▸ **DATA FOR THIS TASK**:
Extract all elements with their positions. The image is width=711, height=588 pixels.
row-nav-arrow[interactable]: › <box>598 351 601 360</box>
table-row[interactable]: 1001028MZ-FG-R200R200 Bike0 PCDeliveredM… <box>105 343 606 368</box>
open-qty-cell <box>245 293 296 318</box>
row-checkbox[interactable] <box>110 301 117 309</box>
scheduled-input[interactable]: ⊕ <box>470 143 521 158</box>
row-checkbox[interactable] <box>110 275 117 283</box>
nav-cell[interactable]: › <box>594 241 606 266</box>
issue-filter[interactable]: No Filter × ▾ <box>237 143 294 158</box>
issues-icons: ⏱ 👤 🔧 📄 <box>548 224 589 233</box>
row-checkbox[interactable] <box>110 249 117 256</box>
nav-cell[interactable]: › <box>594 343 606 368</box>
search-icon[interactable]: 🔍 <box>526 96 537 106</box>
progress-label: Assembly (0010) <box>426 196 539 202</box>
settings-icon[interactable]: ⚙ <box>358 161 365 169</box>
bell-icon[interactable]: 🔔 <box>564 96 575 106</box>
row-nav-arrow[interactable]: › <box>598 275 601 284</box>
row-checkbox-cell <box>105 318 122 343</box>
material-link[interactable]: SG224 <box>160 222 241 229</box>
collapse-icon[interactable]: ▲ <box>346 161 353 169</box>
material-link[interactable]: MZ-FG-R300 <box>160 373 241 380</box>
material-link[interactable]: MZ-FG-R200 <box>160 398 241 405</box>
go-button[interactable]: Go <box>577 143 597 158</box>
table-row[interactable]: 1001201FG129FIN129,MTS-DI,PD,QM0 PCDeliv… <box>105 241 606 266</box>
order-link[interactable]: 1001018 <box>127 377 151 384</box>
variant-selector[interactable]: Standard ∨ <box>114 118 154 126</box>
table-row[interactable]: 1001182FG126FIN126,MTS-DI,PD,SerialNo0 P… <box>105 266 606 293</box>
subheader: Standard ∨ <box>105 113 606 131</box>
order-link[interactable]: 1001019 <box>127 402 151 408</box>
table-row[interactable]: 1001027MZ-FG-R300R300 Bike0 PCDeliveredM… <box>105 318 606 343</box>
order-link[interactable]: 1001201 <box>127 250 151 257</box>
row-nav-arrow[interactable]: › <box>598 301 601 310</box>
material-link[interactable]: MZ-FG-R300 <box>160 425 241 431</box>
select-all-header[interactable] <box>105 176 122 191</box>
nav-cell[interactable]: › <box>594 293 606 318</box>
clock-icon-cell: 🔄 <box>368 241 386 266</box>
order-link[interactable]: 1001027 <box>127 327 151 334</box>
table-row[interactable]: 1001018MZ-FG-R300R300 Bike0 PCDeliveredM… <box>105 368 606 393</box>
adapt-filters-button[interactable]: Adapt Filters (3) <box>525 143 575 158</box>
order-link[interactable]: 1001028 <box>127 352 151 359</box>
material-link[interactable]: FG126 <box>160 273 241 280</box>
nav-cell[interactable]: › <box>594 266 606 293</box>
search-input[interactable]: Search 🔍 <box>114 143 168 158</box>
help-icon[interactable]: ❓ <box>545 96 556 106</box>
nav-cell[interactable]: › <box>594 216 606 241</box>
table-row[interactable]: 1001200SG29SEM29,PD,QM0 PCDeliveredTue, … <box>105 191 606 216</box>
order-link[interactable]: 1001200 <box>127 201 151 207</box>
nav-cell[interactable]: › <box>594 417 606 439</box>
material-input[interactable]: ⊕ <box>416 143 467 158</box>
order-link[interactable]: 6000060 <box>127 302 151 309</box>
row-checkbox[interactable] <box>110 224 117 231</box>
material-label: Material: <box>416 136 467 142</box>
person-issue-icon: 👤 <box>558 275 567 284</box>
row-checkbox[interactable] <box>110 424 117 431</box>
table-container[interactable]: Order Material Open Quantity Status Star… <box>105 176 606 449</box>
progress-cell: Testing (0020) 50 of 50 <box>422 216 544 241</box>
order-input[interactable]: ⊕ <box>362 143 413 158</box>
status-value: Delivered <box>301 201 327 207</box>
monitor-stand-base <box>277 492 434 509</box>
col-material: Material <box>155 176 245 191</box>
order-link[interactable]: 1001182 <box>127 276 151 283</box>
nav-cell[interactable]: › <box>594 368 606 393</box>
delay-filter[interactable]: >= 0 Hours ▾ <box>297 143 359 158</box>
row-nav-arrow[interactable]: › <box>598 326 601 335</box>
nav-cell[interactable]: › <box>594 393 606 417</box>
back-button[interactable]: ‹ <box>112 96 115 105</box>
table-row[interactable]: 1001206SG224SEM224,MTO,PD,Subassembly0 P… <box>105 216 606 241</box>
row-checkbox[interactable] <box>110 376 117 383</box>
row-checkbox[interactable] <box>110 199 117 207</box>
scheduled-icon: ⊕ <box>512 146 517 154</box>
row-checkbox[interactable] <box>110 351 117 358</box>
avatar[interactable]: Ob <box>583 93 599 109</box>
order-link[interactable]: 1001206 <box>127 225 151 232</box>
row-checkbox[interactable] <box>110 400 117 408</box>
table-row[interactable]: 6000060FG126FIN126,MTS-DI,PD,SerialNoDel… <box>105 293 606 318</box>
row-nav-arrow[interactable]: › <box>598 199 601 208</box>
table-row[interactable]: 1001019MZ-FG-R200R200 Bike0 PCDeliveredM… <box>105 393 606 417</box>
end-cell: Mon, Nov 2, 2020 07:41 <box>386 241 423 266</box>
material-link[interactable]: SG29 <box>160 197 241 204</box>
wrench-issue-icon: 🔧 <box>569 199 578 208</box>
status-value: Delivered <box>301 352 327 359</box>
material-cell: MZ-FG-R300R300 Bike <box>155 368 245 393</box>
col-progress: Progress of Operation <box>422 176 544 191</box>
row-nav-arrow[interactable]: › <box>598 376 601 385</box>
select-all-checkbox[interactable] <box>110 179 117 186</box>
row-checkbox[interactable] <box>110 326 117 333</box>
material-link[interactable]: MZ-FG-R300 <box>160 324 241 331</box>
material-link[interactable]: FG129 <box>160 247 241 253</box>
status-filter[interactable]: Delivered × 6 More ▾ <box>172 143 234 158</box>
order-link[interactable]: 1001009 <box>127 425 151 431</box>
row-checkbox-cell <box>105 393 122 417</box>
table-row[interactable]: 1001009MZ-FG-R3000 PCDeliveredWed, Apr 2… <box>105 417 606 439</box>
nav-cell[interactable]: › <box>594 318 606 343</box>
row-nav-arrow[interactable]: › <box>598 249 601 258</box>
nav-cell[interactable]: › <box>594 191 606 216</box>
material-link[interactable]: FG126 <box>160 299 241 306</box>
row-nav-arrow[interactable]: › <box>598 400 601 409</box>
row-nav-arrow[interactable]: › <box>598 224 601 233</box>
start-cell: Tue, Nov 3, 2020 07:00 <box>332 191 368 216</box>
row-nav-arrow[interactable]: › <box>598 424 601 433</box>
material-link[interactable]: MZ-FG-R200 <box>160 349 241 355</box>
* * *
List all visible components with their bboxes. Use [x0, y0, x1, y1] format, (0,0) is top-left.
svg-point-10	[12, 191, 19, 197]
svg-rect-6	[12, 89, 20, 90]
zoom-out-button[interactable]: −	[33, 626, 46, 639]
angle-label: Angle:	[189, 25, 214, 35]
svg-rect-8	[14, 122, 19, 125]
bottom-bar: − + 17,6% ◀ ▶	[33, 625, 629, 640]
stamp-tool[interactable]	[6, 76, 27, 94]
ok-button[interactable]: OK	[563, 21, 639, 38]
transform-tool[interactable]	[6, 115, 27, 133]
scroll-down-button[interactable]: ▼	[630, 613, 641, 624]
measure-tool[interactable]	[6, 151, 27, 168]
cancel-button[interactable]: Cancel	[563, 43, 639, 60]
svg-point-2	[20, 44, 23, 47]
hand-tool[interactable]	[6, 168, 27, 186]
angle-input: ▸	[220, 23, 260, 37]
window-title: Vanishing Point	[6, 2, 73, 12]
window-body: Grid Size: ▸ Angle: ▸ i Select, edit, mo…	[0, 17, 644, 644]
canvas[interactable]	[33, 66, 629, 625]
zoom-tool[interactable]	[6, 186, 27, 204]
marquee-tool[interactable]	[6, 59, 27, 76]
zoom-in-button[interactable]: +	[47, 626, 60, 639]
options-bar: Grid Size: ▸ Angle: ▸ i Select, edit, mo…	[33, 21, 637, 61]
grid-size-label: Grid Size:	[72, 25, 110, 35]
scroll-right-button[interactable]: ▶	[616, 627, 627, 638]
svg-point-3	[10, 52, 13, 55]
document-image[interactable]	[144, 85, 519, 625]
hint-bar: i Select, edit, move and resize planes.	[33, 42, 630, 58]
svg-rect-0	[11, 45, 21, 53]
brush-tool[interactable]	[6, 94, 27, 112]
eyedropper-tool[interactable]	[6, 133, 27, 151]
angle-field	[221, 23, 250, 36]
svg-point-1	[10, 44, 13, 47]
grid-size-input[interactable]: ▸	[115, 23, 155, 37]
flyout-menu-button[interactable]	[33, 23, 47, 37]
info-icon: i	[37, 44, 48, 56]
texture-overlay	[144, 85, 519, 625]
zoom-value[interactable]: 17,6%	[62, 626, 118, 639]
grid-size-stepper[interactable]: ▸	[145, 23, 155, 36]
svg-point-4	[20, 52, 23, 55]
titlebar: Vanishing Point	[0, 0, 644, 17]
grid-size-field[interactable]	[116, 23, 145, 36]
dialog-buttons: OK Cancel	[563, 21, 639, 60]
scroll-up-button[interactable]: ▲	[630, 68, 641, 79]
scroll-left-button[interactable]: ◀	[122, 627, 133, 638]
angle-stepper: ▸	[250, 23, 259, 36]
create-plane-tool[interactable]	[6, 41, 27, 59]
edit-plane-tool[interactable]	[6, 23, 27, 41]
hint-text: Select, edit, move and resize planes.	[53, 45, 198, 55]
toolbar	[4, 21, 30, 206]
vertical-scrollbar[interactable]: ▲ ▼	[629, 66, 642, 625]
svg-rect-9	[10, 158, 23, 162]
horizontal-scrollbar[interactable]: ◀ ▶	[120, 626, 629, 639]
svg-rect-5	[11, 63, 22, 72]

▸ **REQUIRED WORK**: Only lines holding the word "planes" are wanted here; copy each from the listing.

▸ **RESPONSE FOR THIS EXERCISE**:
hint-bar: i Select, edit, move and resize planes.	[33, 42, 630, 58]
hint-text: Select, edit, move and resize planes.	[53, 45, 198, 55]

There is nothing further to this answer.